Replying to some new additions in the proposal:
Thanks asn! "Ask help from organizations that are crawling" Today I emailed to duckduckgo and asked is there an easy way to search new .onions using their search engine. "Checking out the backlinks from public WWW" With known onion address it is possible to find the popularity of an address checking the number of search results: https://duckduckgo.com/?q=%22http%3A%2F%2Fjlve2y45zacpbz6s.onion%22 and https://www.google.com/#q=%22http:%2F%2Fjlve2y45zacpbz6s.onion%22 and https://www.google.com/#q=link:http:%2F%2Fjlve2y45zacpbz6s.onion This way I will get a list that tells the popularity according to links from the public WWW: onion address & number of WWW sites that are linking to it xyz.onion 123 abc.onion 90 uio.onion 24 mre.onion 17 Today I asked from the YaCy's developer how could I use this information. "Commenting features" I agree that commenting might be a mouth of madness because people might write just some random crap there. Technically this would be developed to the Django framework. Note that the priority of this task is low (10). We could decide to leave this commenting feature to the very last task or skip it.
ACK wrt commenting.
As far as backlinks are concerned, while I appreciate how rapid and easy your solution is, you might want to make it a bit more robust.
The way you did it, you treat the 123 references to 'xyz.onion', as strictly better than the 90 references to 'abc.onion'. This is not the case in the real web, since the 123 references to 'xyz.onion' might be SEO and they might be coming from xyz.onion itself or related websites.

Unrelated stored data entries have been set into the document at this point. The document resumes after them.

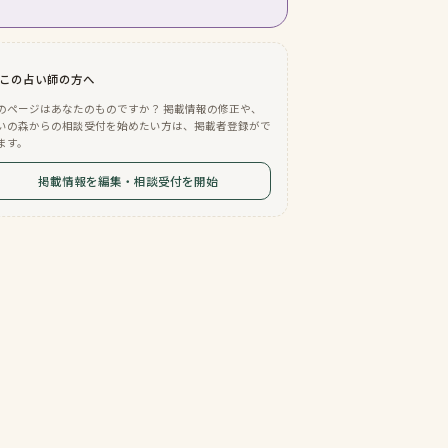
この占い師の方へ
のページはあなたのものですか？ 掲載情報の修正や、
いの森からの相談受付を始めたい方は、掲載者登録がで
ます。
掲載情報を編集・相談受付を開始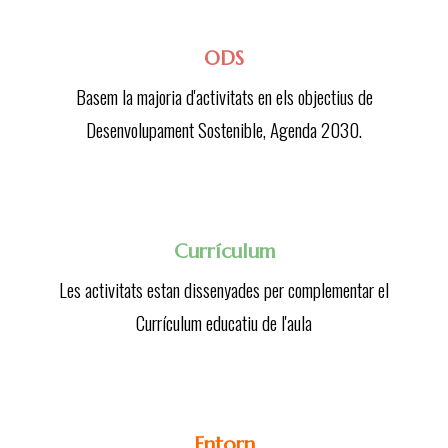
ODS
Basem la majoria d'activitats en els objectius de
Desenvolupament Sostenible, Agenda 2030.
Currículum
Les activitats estan dissenyades per complementar el
Currículum educatiu de l'aula
Entorn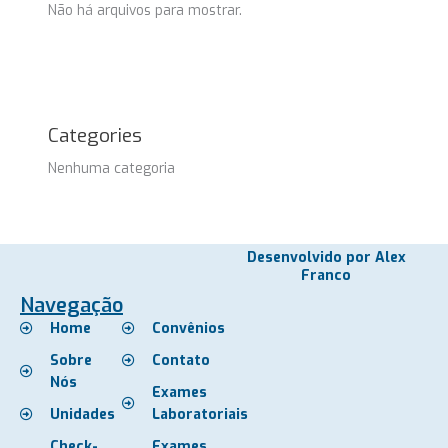
Não há arquivos para mostrar.
Categories
Nenhuma categoria
Desenvolvido por Alex
Franco
Navegação
Home
Convênios
Sobre
Contato
Nós
Exames
Unidades
Laboratoriais
Check-
Exames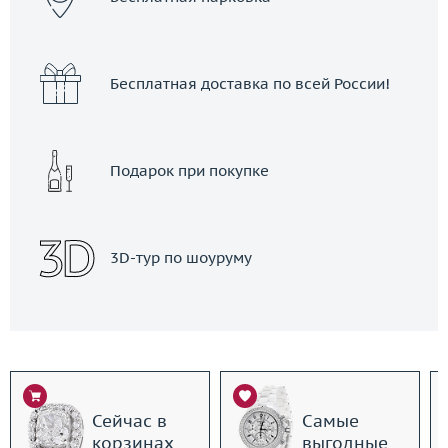
Бесплатная доставка по всей России!
Подарок при покупке
3D-тур по шоуруму
Сейчас в
Самые
корзинах
выгодные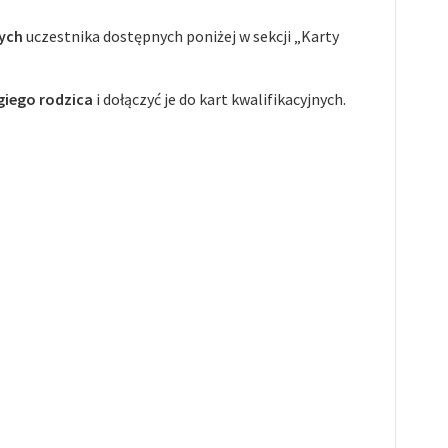
nych
uczestnika dostępnych poniżej w sekcji „Karty
giego rodzica
i dołączyć je do kart kwalifikacyjnych.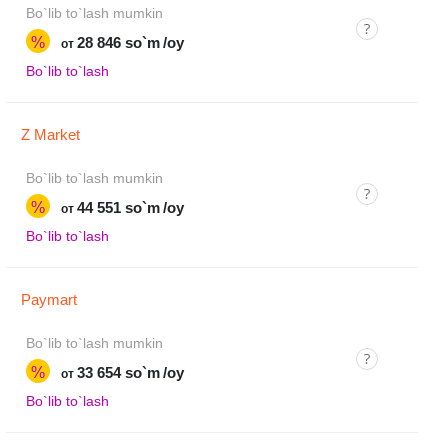
Bo`lib to`lash mumkin
%
28 846 so`m
/oy
от
Bo`lib to`lash
Z Market
Bo`lib to`lash mumkin
%
44 551 so`m
/oy
от
Bo`lib to`lash
Paymart
Bo`lib to`lash mumkin
%
33 654 so`m
/oy
от
Bo`lib to`lash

Proper search engines assign weights to each backlink, according to how legit the search engine believes the linker to be. This has to do with how many backlinks the linker had, and how legit the HTML content of the linker looks like, etc. You can find more heuristics that search engines use by skimming an SEO book or an SEO forum.
It's up to you how deep you want to go into backlinking during GSoC, but IMO backlinking is a more reliable heuristic than popularity tracking. Up to you anyway!